The role of the European Central Bank may prove vital as 2012 progresses. The ECB has done its utmost to come to the aid of financially distressed eurozone states. It has intervened directly in government bond markets, participated in internationally co-ordinated central bank initiatives to ease liquidity conditions, cutting interest rates despite an inflation level of 3% and, most recently, introduced three-year long-term refinancing operations (LTROs) to banks – not bad for an institution whose core mandate is solely to contain inflation. The last of these measures is perhaps the most significant, since the hope is that banks will use the LTRO loans to buy sovereign debt issued by their respective governments to help themselves and their countries. But that hope may be misplaced, since most banks (except smaller Italian and Spanish ones) are more likely to prefer to shore up their capital ratios to help comply with new requirements.
Long on concepts, short on credibility
Sadly, the ECB’s efforts have not been matched by those of EU politicians. Their latest offering, a “fiscal compact” agreed (with the notable exception of the UK) in early December, failed to impress. Instead, the compact’s aim of pressuring fiscally profligate countries to put their house in order merely prompted credit-rating agencies to warn of further eurozone downgrades. There seems to be a lack of understanding among Europe’s political elite as to what is required to calm the financial markets’ fears; and there is an air of pathos each time a new agreement is hailed by politicians, only to fall considerably short of market expectations. For the future, this is a crucial mismatch that urgently needs to be reconciled.

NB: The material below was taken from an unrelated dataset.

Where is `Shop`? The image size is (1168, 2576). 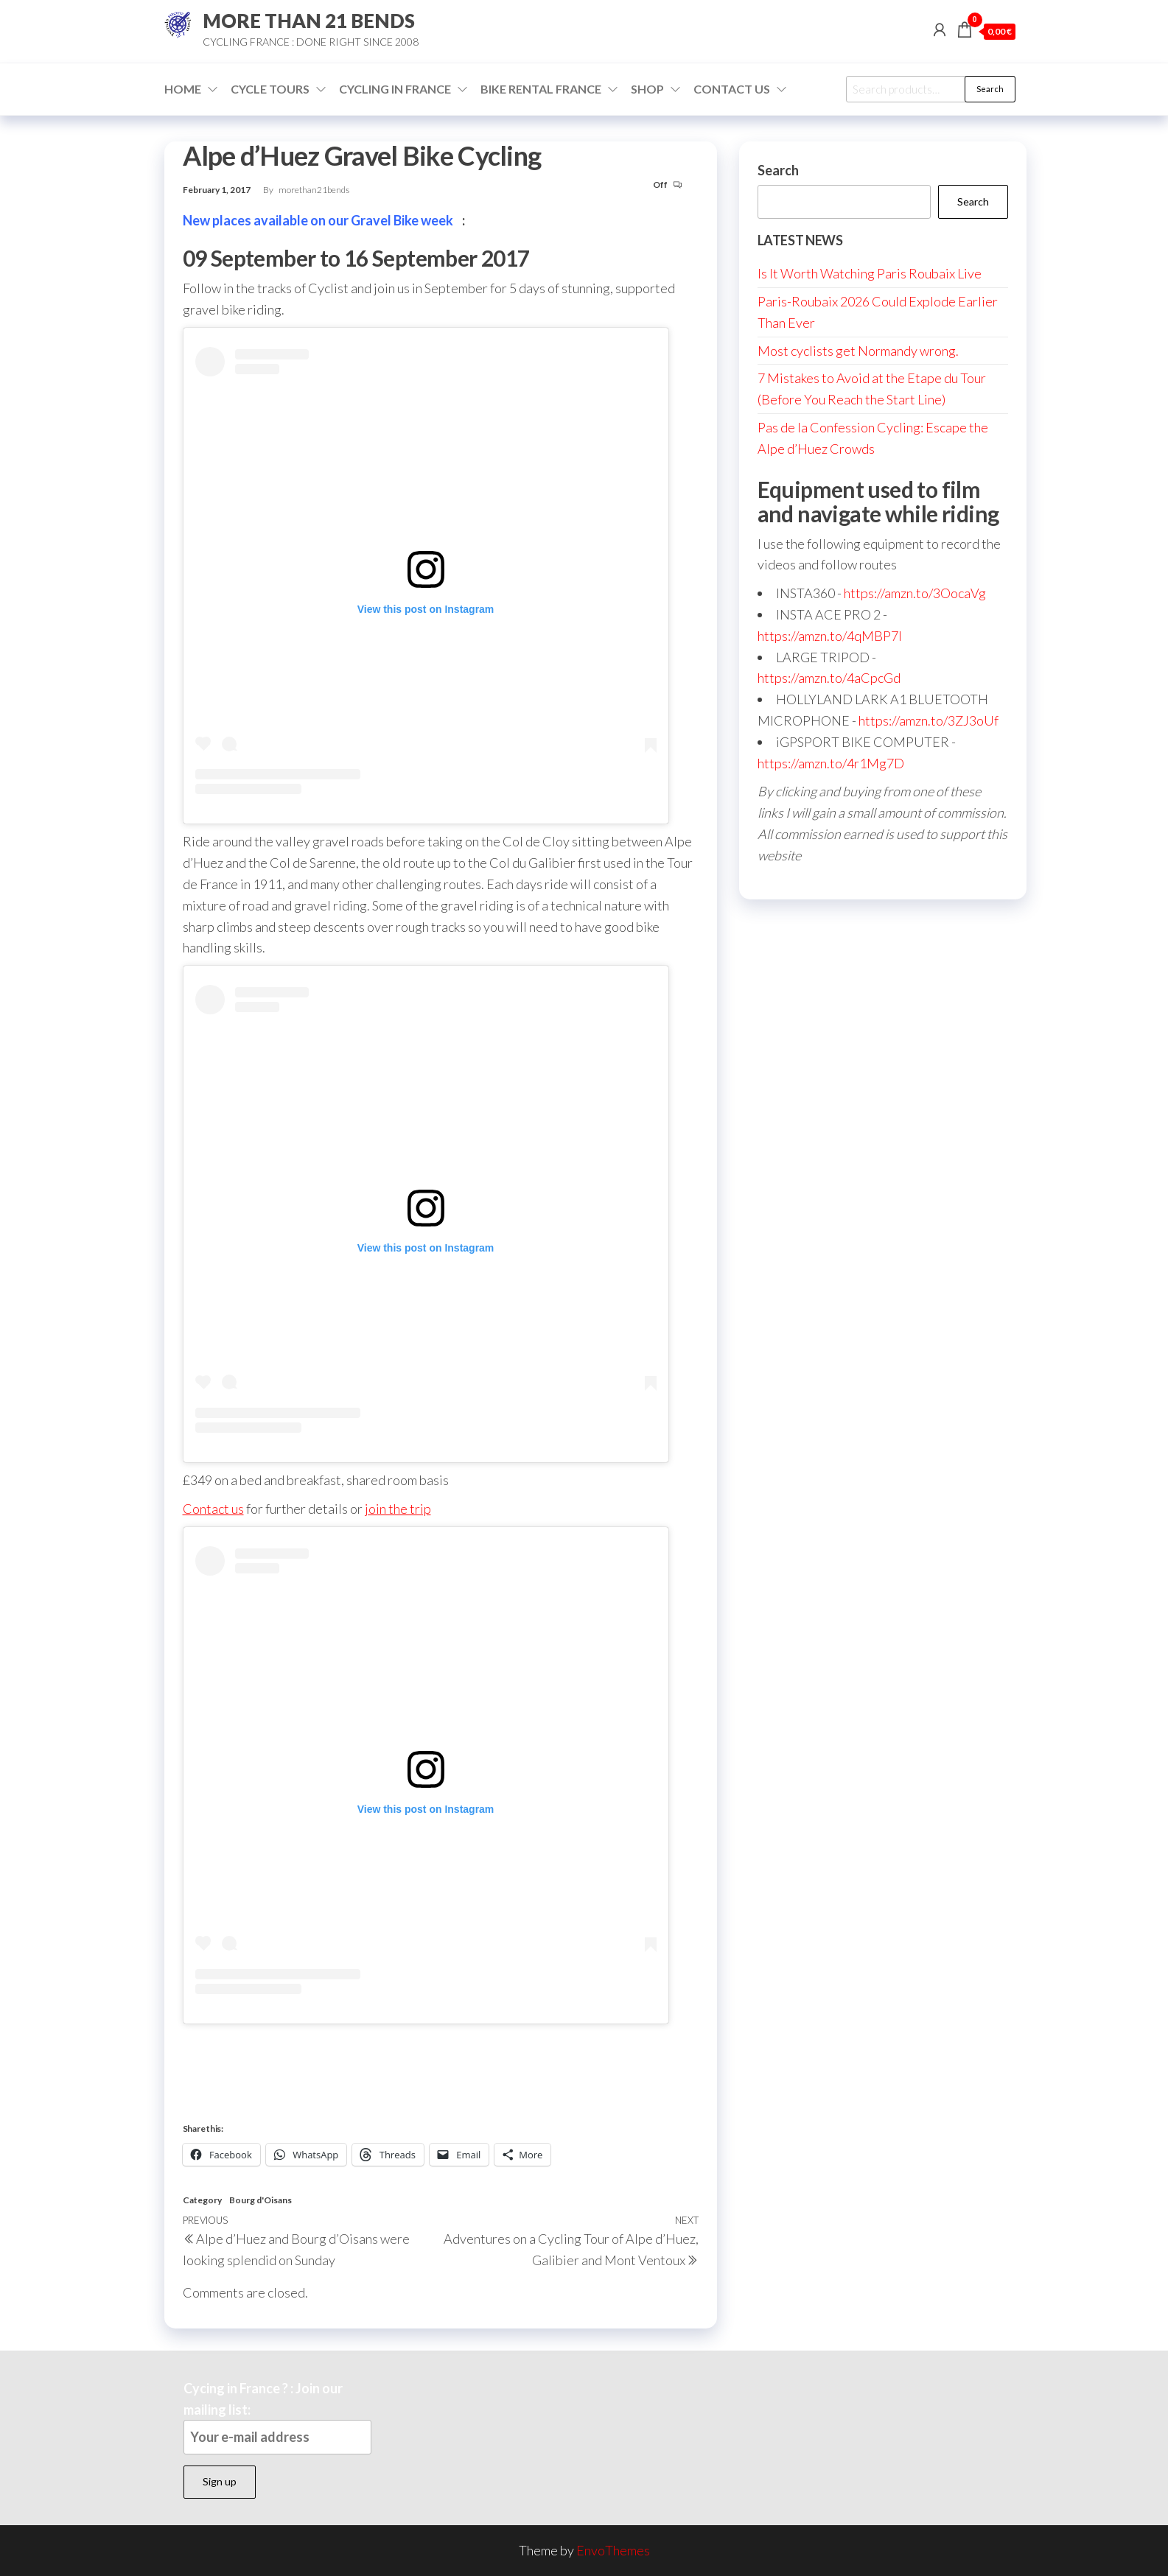 Shop is located at coordinates (647, 89).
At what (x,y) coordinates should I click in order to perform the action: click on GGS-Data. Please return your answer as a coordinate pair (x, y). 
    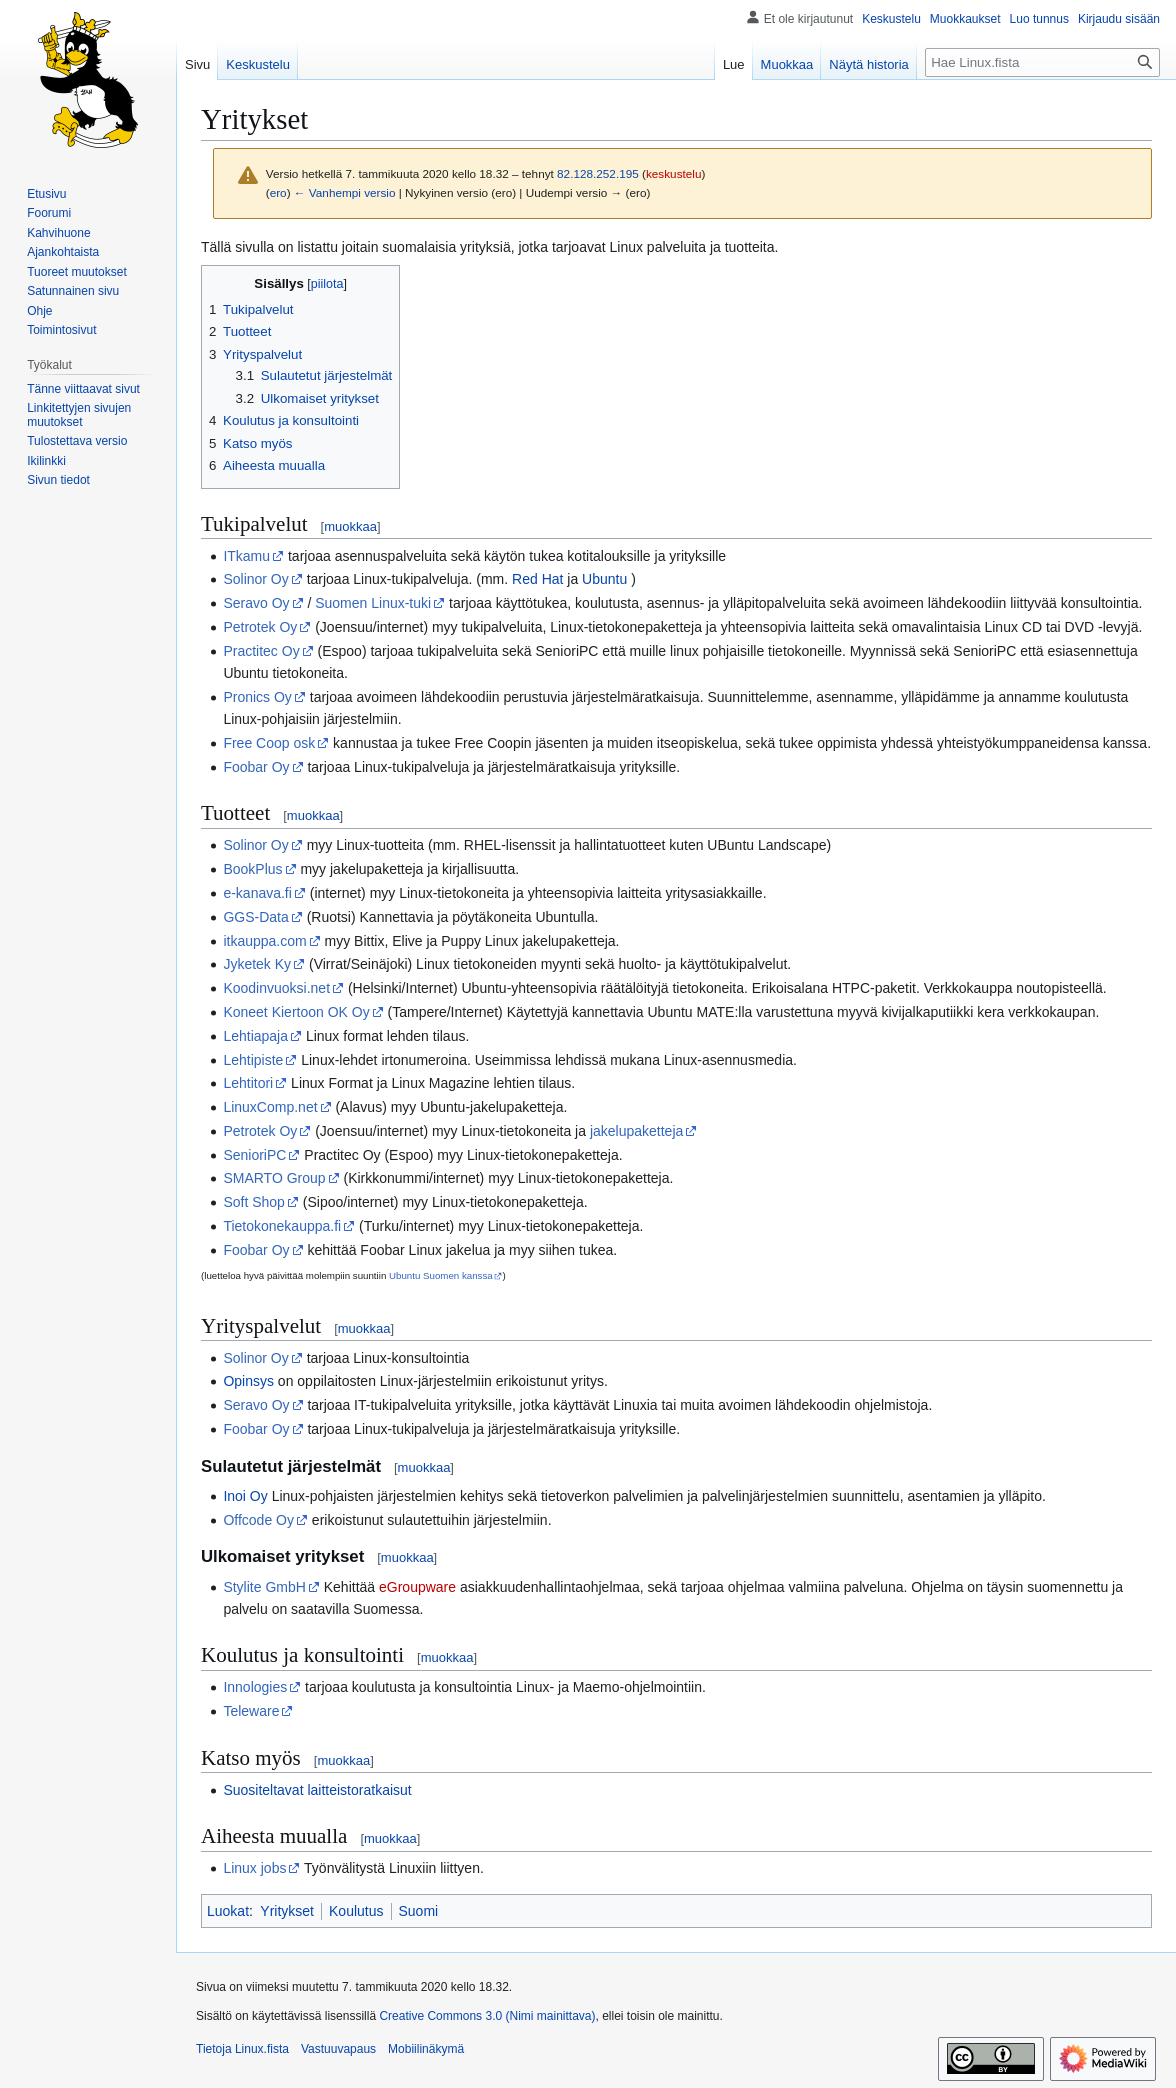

There is also a growing sense of impatience at the ECB with the ineffectual attempts of its political counterparts to act decisively, and the central bank’s public reluctance to confirm it will buy unlimited amounts of government bonds if necessary could be interpreted as a signal to EU leaders to improve their efforts. For now, however, in the absence of a central institution (such as the US Treasury) to implement and oversee regional financial policies, the EU’s fortunes remain at the mercy of its elected heads of state.